Als er, eine Stunde bevor die Sonne aufgehen sollte, zur Mitte der Welt zurückkehrte, hörte Asrharn, der Prinz der Dämonen, eine Frau weinen, so einsam und bitterlich wie der Winterwind. Voller Neugierde ließ er sich an einem Bergabhang, der so kahl war wie ein Knochen, neben der Tür einer armseligen, kleinen Hütte zur Erde nieder. Dort lauschte er und nahm augenblicklich seine Menschengestalt an – denn, da er war, was er war, konnte er jegliche gewünschte Form annehmen – und trat ein.

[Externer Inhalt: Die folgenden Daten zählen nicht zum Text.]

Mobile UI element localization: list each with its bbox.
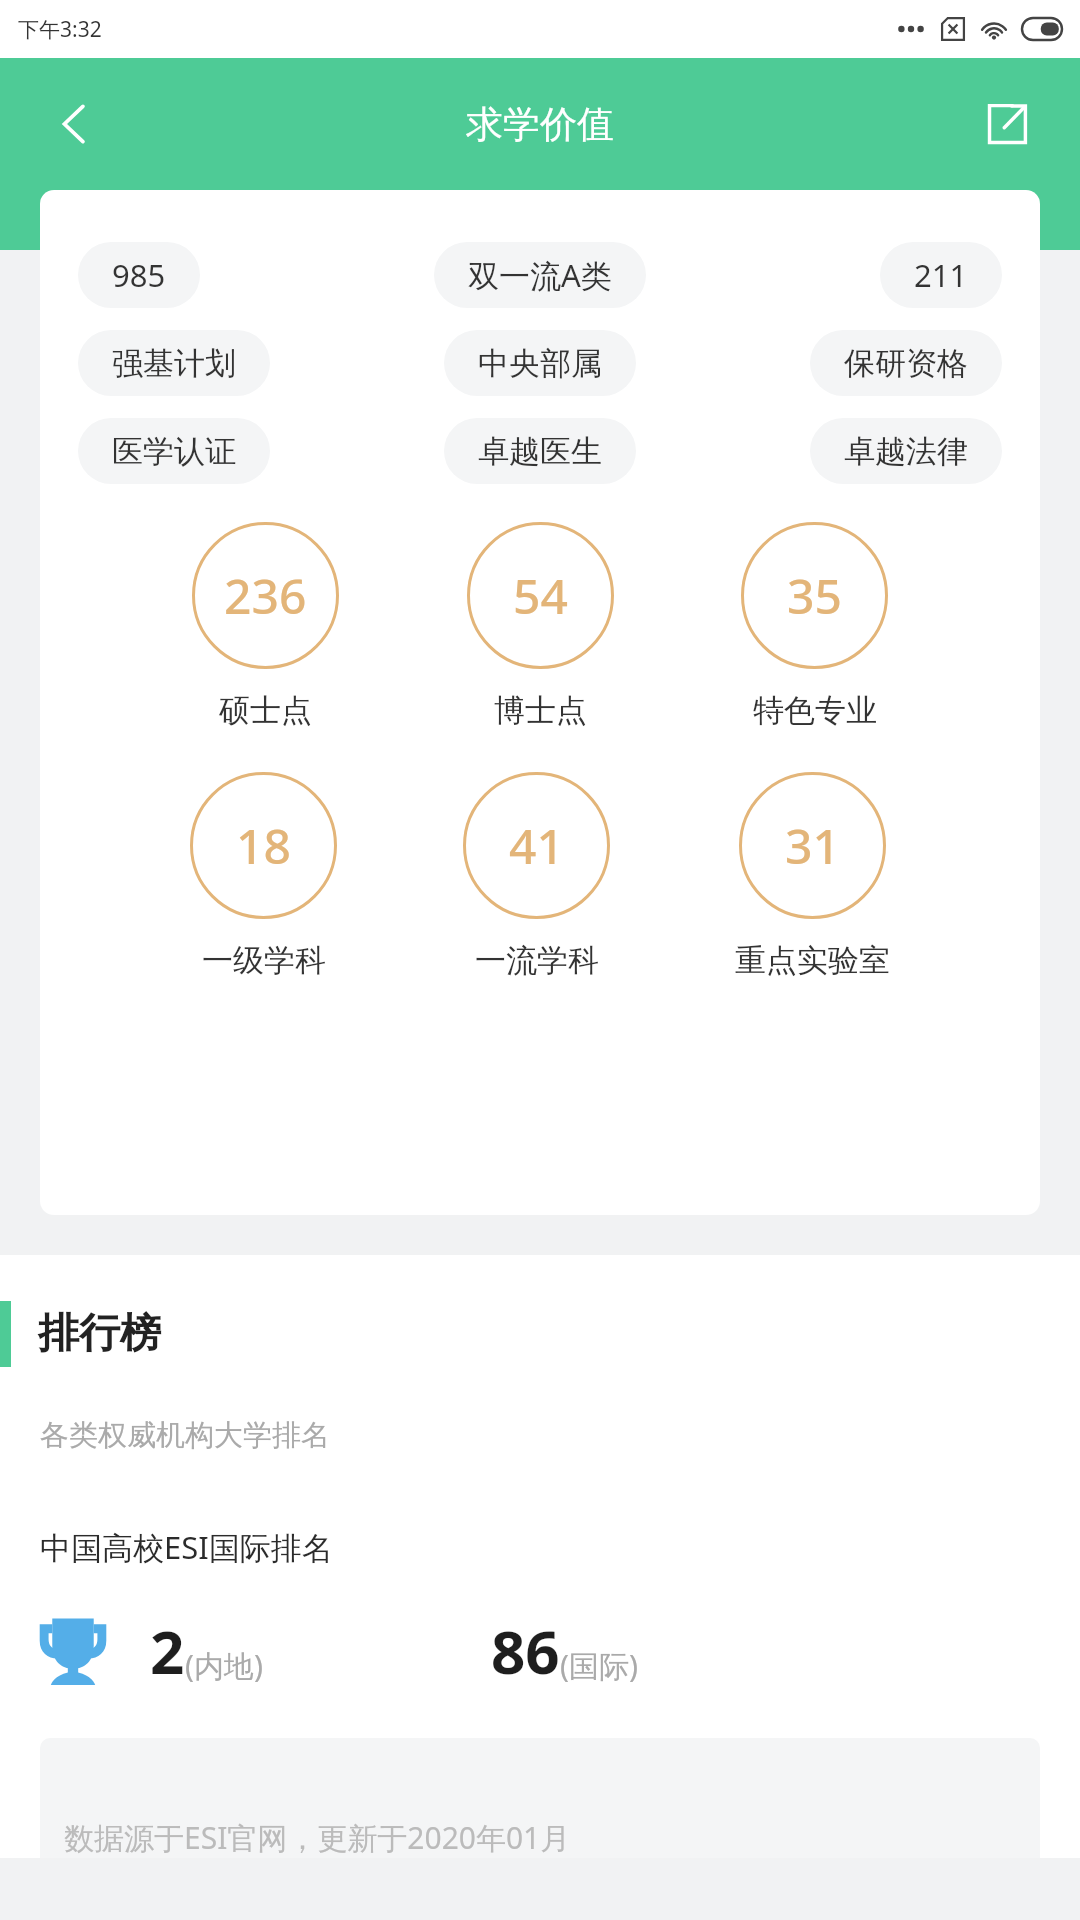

Eine Frau lag vor den erschöpften Flammen ihres ersterbenden Feuers, und er sah sofort, daß sie, wie es die Gewohnheit der Sterblichen war, ebenfalls starb. Aber in ihren Armen hielt sie ein neugeborenes Kind, das mit einem Schal bedeckt war.
»Warum weinst du?« verlangte Asrharn fasziniert zu wissen, während er in unfaßbarer Schönheit an der Tür lehnte, sein Haar leuchtend wie ein blauschwarzes Feuer und in all die Herrlichkeit der Nacht gekleidet.
»Ich weine, weil mein Leben so grausam gewesen ist, und weil ich jetzt sterben muß«, sagte die Frau.
»Wenn dein Leben grausam war, solltest du froh sein, es zu verlassen; trockne daher deine Tränen, die dir in jedem Fall nichts nützen werden.«
Die Augen der Frau trockneten tatsächlich, und Zorn blitzte in ihnen auf, nahezu so lebhaft wie die kohlschwarzen Augen des Fremden.
»Du Niederträchtiger! Die Götter verfluchen dich, daß du kommst, mich in meinen letzten Augenblicken zu verhöhnen. All meine Tage waren Kampf, Qual und Schmerz, aber ich wollte ohne ein Wort zugrunde gehen, wäre es nicht für diesen Jungen, den ich erst vor wenigen Stunden auf die Welt gebracht habe. Was wird aus meinem Kind werden, wenn ich tot bin?«
»Das wird zweifellos auch sterben«, sagte der Prinz, »was dich mit Freude erfüllen sollte, wenn du siehst, daß es vor all der Pein verschont bleiben wird, von der du erzählst.«
Darauf schloß die Mutter die Augen und den Mund und verschied auf der Stelle, als ob sie es nicht länger hätte ertragen können, in seiner Gesellschaft zu verweilen. Als sie jedoch zurückfiel, ließen ihre Hände den Schal los, und der Schal entfaltete sich wie die Blütenblätter einer Blume und enthüllte den Säugling.
Ein tiefer Stich schoß da durch den Prinzen der Dämonen, denn das Kind war von außerordentlicher und vollkommener Schönheit. Seine Haut war weiß wie Alabaster, sein feines Haar hatte die Farbe von Bernstein, seine Glieder und Gesichtszüge waren so sorgfältig und wunderbar geformt, als ob ein Bildhauer es geschaffen hätte. Und als Asrharn dastand und es anstarrte, öffnete das Kind die Augen, und sie waren von tiefstem Blau, wie Indigo. Der Prinz der Dämonen zögerte nicht länger. Er trat vor und nahm das Kind und hüllte es in die Falten seines schwarzen Umhangs.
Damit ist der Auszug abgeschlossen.